[EXERCISE BRIEF]: The data below holds a line containing "Image attached. Mask stomach. (SVG masks)" and a line containing "Here is an image. Point out colon."; please quote exactly those two lines and every line between them, and nothing else.

[PROVIDED ENTRIES]:
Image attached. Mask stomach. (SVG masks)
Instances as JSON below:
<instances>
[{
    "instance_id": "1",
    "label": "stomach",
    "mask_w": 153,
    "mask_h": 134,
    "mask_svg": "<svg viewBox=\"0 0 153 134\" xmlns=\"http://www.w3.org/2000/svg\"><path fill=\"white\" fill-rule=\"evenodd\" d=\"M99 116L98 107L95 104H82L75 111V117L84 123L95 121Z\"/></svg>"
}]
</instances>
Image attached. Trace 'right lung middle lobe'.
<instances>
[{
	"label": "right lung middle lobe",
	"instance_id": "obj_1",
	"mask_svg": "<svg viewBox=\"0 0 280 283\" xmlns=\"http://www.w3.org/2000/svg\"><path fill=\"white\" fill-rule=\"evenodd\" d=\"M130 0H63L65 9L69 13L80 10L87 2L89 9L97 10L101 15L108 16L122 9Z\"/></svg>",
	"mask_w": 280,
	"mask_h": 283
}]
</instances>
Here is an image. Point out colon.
---
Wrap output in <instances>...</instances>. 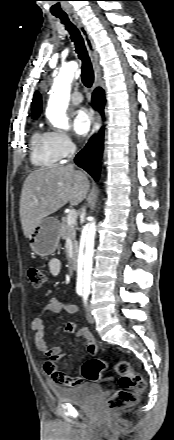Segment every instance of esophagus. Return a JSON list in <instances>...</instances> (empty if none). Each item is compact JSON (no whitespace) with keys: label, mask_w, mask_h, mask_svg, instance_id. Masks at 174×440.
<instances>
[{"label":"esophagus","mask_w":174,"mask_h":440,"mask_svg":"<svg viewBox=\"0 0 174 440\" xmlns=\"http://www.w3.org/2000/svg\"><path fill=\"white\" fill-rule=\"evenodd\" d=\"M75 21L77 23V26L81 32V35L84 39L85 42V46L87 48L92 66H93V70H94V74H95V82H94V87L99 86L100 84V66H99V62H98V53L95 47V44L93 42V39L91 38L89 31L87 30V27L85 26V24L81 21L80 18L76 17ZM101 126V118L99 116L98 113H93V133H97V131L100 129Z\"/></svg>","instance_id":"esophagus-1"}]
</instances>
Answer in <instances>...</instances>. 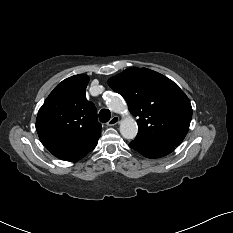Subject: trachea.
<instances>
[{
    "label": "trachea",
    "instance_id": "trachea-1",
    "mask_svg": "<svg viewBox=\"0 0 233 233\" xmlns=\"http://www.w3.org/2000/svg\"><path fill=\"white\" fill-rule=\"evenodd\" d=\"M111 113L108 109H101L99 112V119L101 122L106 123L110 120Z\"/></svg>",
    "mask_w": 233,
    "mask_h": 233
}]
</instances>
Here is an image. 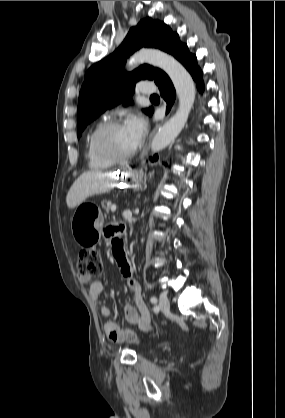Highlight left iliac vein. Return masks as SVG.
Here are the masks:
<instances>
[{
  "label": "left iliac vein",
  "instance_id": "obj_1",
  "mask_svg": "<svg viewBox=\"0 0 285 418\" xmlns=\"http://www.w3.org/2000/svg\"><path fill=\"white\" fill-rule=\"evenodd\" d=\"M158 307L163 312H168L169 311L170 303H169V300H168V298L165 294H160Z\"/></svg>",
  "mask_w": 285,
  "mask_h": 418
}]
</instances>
==
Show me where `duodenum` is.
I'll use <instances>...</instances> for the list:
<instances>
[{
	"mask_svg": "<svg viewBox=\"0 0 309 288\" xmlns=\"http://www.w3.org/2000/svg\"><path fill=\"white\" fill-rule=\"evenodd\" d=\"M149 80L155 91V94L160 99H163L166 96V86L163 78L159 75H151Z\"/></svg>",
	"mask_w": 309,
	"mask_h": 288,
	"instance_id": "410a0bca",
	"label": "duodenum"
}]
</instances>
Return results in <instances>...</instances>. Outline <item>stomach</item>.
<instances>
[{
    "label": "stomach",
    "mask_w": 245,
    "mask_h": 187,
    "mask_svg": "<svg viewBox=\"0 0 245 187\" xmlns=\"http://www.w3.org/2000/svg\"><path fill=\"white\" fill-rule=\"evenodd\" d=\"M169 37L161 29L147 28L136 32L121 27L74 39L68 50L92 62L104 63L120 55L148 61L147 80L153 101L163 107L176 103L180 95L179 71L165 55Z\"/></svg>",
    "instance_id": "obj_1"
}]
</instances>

[OUTPUT FOR THIS EXERCISE]:
Image attached. Mask stomach. (SVG masks)
Instances as JSON below:
<instances>
[{
    "instance_id": "1",
    "label": "stomach",
    "mask_w": 153,
    "mask_h": 134,
    "mask_svg": "<svg viewBox=\"0 0 153 134\" xmlns=\"http://www.w3.org/2000/svg\"><path fill=\"white\" fill-rule=\"evenodd\" d=\"M99 116L98 107L95 104H82L75 111V117L84 123L95 121Z\"/></svg>"
}]
</instances>
Image attached. Trace 'right lung middle lobe'.
<instances>
[{
	"label": "right lung middle lobe",
	"instance_id": "obj_1",
	"mask_svg": "<svg viewBox=\"0 0 280 283\" xmlns=\"http://www.w3.org/2000/svg\"><path fill=\"white\" fill-rule=\"evenodd\" d=\"M130 0H63L65 9L69 13L80 10L87 2L89 9L97 10L101 15L108 16L122 9Z\"/></svg>",
	"mask_w": 280,
	"mask_h": 283
}]
</instances>
Here is an image. Point out colon.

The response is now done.